[Stoves] solar cooker response (changing thread name)

Crispin Pemberton-Pigott crispinpigott at outlook.com
Tue Jun 13 10:35:01 CDT 2017


Dear Nikhil

Efficiency is not a mindless exercise. Neither is it an obsession.

Induction stoves are extremely efficient. That is a good thing. Because they are efficiency, literally, they are highly controllable. That is a bonus. They are not yet programmable but that is only a matter time (programmed to cook a particular meal of a particular size following a pre-approved sequence). This is already done when producing baked ceramic products.

>Another was that it puts out less heat to the room than does a flame. Makes a difference in Indian summers 10a-6p at least.

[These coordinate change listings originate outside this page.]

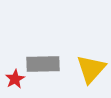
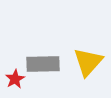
yellow triangle: moved 3 px left, 7 px up
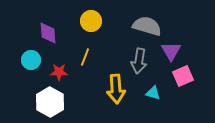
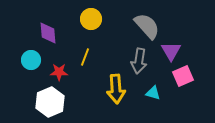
yellow circle: moved 2 px up
gray semicircle: rotated 32 degrees clockwise
white hexagon: rotated 8 degrees clockwise
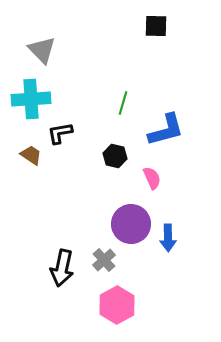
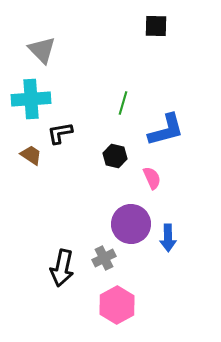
gray cross: moved 2 px up; rotated 15 degrees clockwise
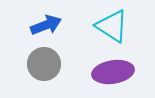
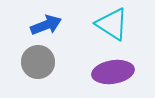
cyan triangle: moved 2 px up
gray circle: moved 6 px left, 2 px up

That is a direct result of its inherent efficient.

>The binding constraint in modern energy transition is financing the investment on the individual user side, not the corporate supply or user sides.

The cost of the energy carrier is borne by the consumer, ultimately, so in a sense it is the individual user’s investment, even if it is unequally secured.

>The sooner we dump physical efficiency as a key guiding metric, the better.

That’s silly. It is not only one of the key guiding metrics, from the POV of capital cost, manufacturing processes, materials sourcing and recycling, feeding the beast, durability+repairs, number required to service all pots – everything is based on the frugal use of resources. A 1957 Chevy can be repaired indefinitely. A 1974 Beetle can’t. It matters.

To speak of people being poor and cooking systems at the same time immediately includes the concept of cost-efficiency, whether that is time-efficient, cost efficient, quantity-appropriate-to-the-pot and so on.

Even with words we should be efficient.